Shortly after the birth of his daughter, the great joy in the life of A., a man in his 40s from central Israel, turned into a fight for survival whose outcome no one could have imagined.
The girl was born with severe and complex medical conditions that required expensive, long-term treatments, some of them outside Israel. What had been a normative family life became a daily struggle to survive. After all efforts to finance the treatments failed, A. turned to the gray market, an Israeli term for unregulated private lenders. The debts only grew, and threats soon followed. Eventually, he found himself stealing about 1.2 million shekels from his workplace — all in an effort to save his daughter.
For years after completing his service as a combat soldier in the IDF, A. worked as an ATM technician for a subsidiary of a major bank, a position based entirely on trust. He started a family and, together with his partner, eagerly awaited the birth of their daughter. But at the moment of birth, their lives were upended, and the parents realized they would have to do everything possible to save her.
A. first tried every legal option available. He worked around the clock, used up his savings, turned to relatives and even informed his employer of his situation. The bank, aware of his distress, extended him a loan, but it was not enough. The debts mounted, the financial pressure became suffocating, and when doctors said the child needed a special treatment to survive, A. reached a breaking point.
“He had nowhere to turn,” said his defense attorney, Tali Goer of the Public Defender’s Office. “He felt alone in the face of an impossible reality.”
Out of deep despair, A. turned to the gray market. The money was transferred, but the loans came with exorbitant interest rates, and threats followed immediately. While he was doing everything for his daughter, his reality became even harsher. The fear was no longer only financial, but existential. Fearing for the lives of his family, the safety of his partner and the little peace that remained at home, A. made the mistake that would later put him on trial: taking money from his workplace.
Over a period of about three months, while assigned to repair ATMs at various locations, A. would disable the alarm, fix the malfunction and leave with cash. It began with a few thousand shekels at a time and gradually grew, eventually reaching a total of about 1.2 million shekels. He was then caught. According to the indictment, the offense harmed not only property, but the very core of the trust relationship between employee and employer. Still, the prosecution did not dispute that A. had no criminal record and acted without motives of greed or luxury. The money was not used for indulgences, but for one purpose only: medical treatments for his daughter.
In the meantime, his personal reality grew even darker. After a prolonged struggle, the medical procedure failed, and the girl died at age 6. A.’s partner fell into deep depression, and the family collapsed under the weight of grief. His son is a fighter in an elite unit who has been in combat since the start of the war, and the father was left to cope with loss, debt and a criminal indictment.
A. did not try to evade responsibility. In his first interrogation, he confessed, took full responsibility and returned some of the money. “All I cared about was paying for the medical treatments. And the debts remained even after she died.

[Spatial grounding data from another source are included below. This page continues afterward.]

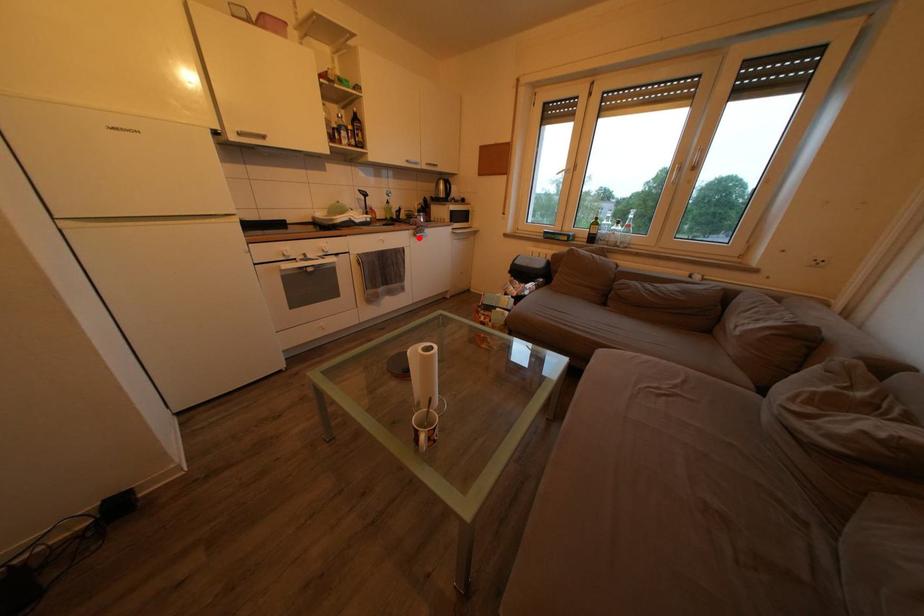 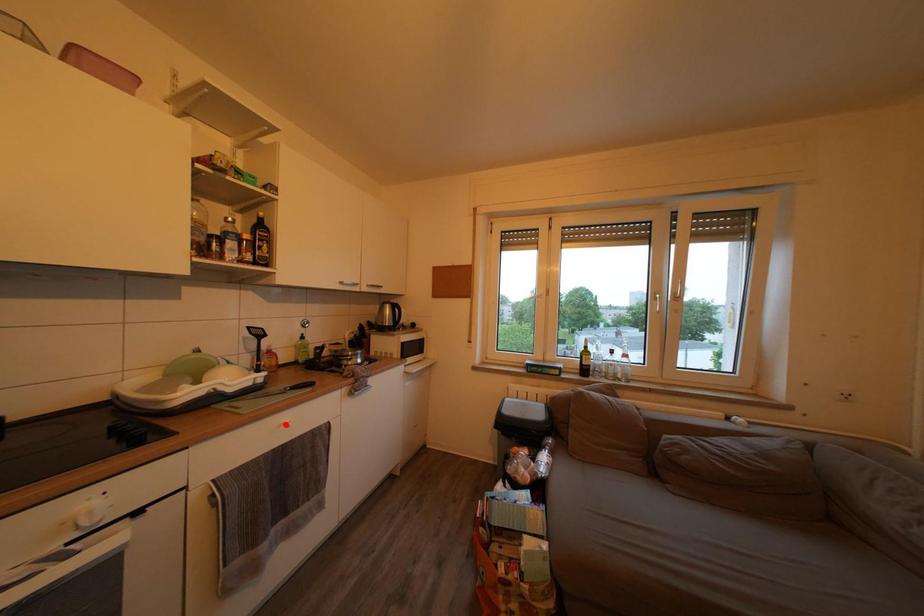 I am providing you with two images of the same scene from different viewpoints. A red point is marked on the first image and another point is marked on the second image. Do the highlighted points in image1 and image2 indicate the same real-world spot?

No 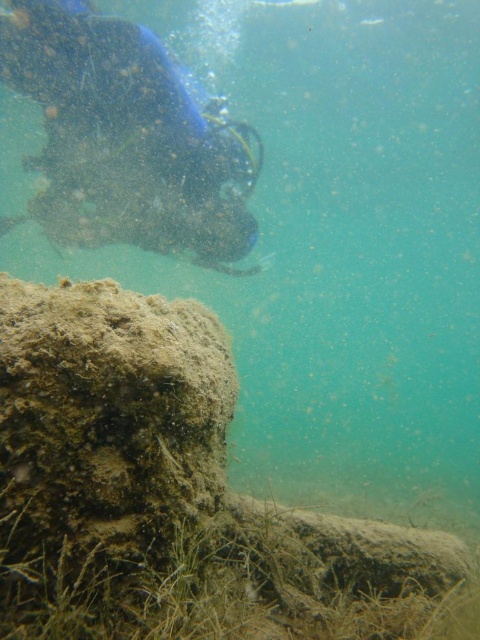 Is brown mossy rock at lower left further to the viewer compared to blue rubber mask at upper left?

No, it is in front of blue rubber mask at upper left.

The height and width of the screenshot is (640, 480). What do you see at coordinates (106, 435) in the screenshot?
I see `brown mossy rock at lower left` at bounding box center [106, 435].

You are a GUI agent. You are given a task and a screenshot of the screen. Output one action in this format:
    pyautogui.click(x=<x>, y=<y>)
    Task: Click on the brown mossy rock at lower left
    
    Given the screenshot: What is the action you would take?
    pyautogui.click(x=106, y=435) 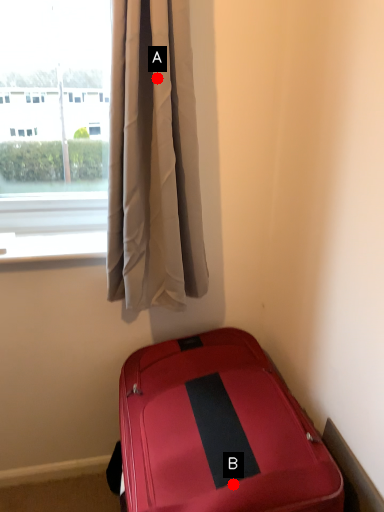 Question: Two points are circled on the image, labeled by A and B beside each circle. Which point is closer to the camera?

Choices:
 (A) A is closer
 (B) B is closer

Answer: (B) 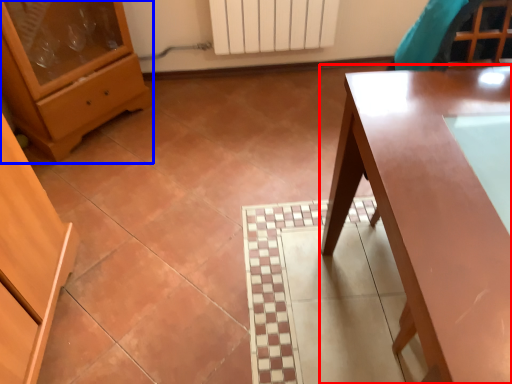 Question: Which object is closer to the camera taking this photo, table (highlighted by a red box) or chest of drawers (highlighted by a blue box)?

Choices:
 (A) table
 (B) chest of drawers

Answer: (A) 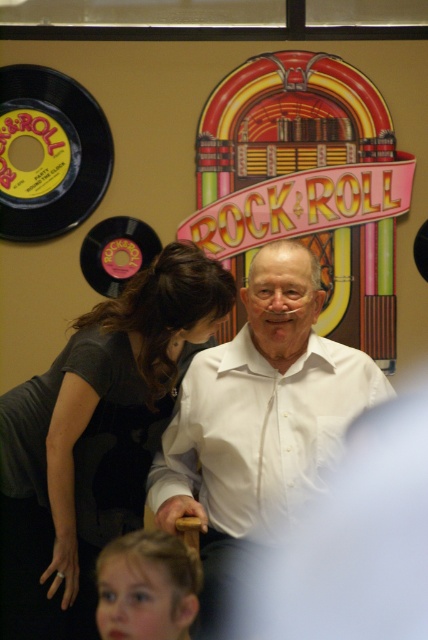 Question: Among these points, which one is farthest from the camera?

Choices:
 (A) pos(255,490)
 (B) pos(192,563)

Answer: (A)

Question: Among these objects, which one is nearest to the camera?

Choices:
 (A) dark gray shirt at center
 (B) white smooth shirt at center
 (C) blonde hair at lower left

Answer: (C)

Question: Is dark gray shirt at center behind blonde hair at lower left?

Choices:
 (A) no
 (B) yes

Answer: (B)

Question: Does dark gray shirt at center have a greater width compared to white smooth shirt at center?

Choices:
 (A) no
 (B) yes

Answer: (A)

Question: Does white smooth shirt at center come in front of blonde hair at lower left?

Choices:
 (A) no
 (B) yes

Answer: (A)

Question: Which object appears farthest from the camera in this image?

Choices:
 (A) white smooth shirt at center
 (B) dark gray shirt at center
 (C) blonde hair at lower left

Answer: (B) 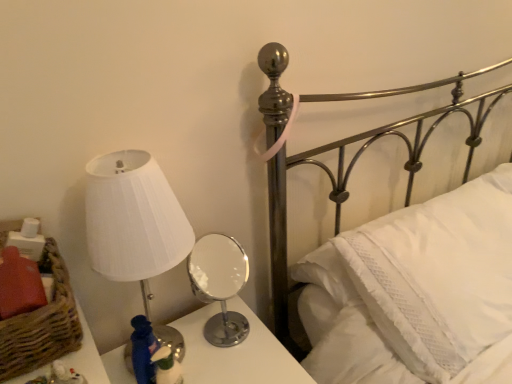 I want to click on free point above brown woven basket at lower left (from a real-world perspective), so click(x=35, y=291). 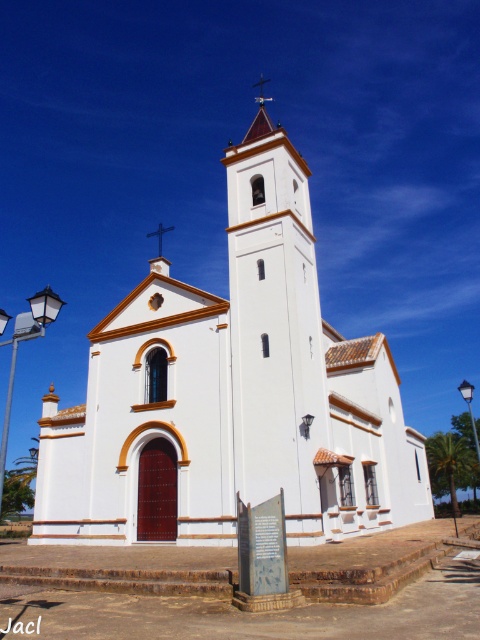 Is point (249, 182) in front of point (300, 256)?

That is False.

Who is more distant from viewer, (88, 381) or (229, 168)?

Positioned behind is point (88, 381).

Where is `white matte church at center`? This screenshot has width=480, height=640. white matte church at center is located at coordinates (231, 394).

Which is in front, point (415, 502) or point (162, 234)?

Point (415, 502)

Is white matte church at center positioned before black metal cross at upper center?

Yes, it is.

What do you see at coordinates (231, 394) in the screenshot? The image size is (480, 640). I see `white matte church at center` at bounding box center [231, 394].

At what (x,y) coordinates should I click in order to perform the action: click on white matte church at center. Please return your answer as a coordinate pair (x, y). Image resolution: width=480 pixels, height=640 pixels. Looking at the image, I should click on (231, 394).

Does metallic streetlight at upper right appear on the left side of black metal cross at upper center?

No, metallic streetlight at upper right is not to the left of black metal cross at upper center.

How distant is metallic streetlight at upper right from black metal cross at upper center?

A distance of 78.16 meters exists between metallic streetlight at upper right and black metal cross at upper center.

Is point (477, 442) farther from camera compared to point (160, 253)?

No, (477, 442) is closer to viewer.

Image resolution: width=480 pixels, height=640 pixels. In order to click on metallic streetlight at upper right in this screenshot , I will do `click(469, 410)`. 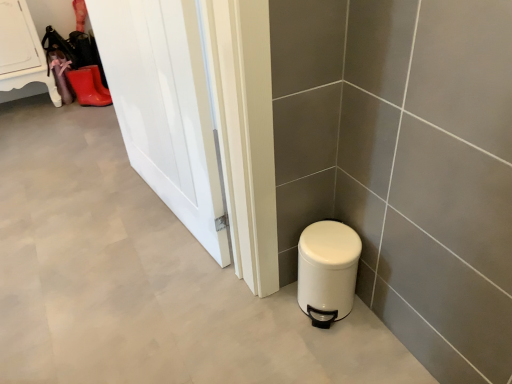 Locate an element on the screen. The image size is (512, 384). vacant space that is to the left of white matte trash can at lower right is located at coordinates (265, 314). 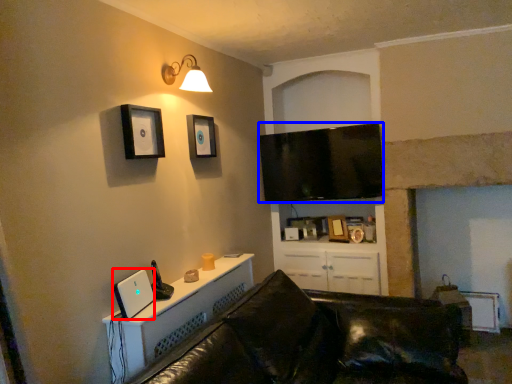 Question: Which point is further to the camera, desktop computer (highlighted by a red box) or television (highlighted by a blue box)?

Choices:
 (A) desktop computer
 (B) television

Answer: (B)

I knew I would probably be caught at some point,” he told ynet in recent days. “But that was the choice I made to stop the threats and protect my family.”
He repeated those words in court hearings, leaving a deep impression on welfare officials. Ahead of sentencing, A. told the court that “the offense I committed stems from stubbornness. All my life I managed on my own, so I was sure I could manage on my own again. Today I want to ask the court for help.” The judge acknowledged the exceptional circumstances but ruled they did not absolve him of responsibility. A. was sentenced to 20 months in prison, along with a fine and compensation to the bank. An appeal to the district court was also rejected.
That did not end the struggle. On A.’s behalf, Goer petitioned the Justice Ministry’s pardons department, which forwarded its recommendation to President Isaac Herzog. In the request, Goer laid out the full human story: A.’s acceptance of responsibility, his remorse, the positive assessment by the probation service and the argument that a prison sentence would further devastate the family.
This week, after a long period of uncertainty, a decision was made. The father received news he never believed would come: The president decided to reduce his sentence. The prison term was canceled and replaced with nine months of community service. The fines and compensation remain in effect. “This is not an erasure of the offense,” Goer stressed. “It is a different, more humane balance in an exceptional situation.”
Speaking with ynet, A. said that “when I was sentenced to prison, I of course understood the wrong in my actions — but the ones who would pay the price were my family, left with debts and left alone.” After learning of the president’s decision, he added: “Now I can continue rebuilding my family, work and repay my debts, and put the family back on some kind of life track.”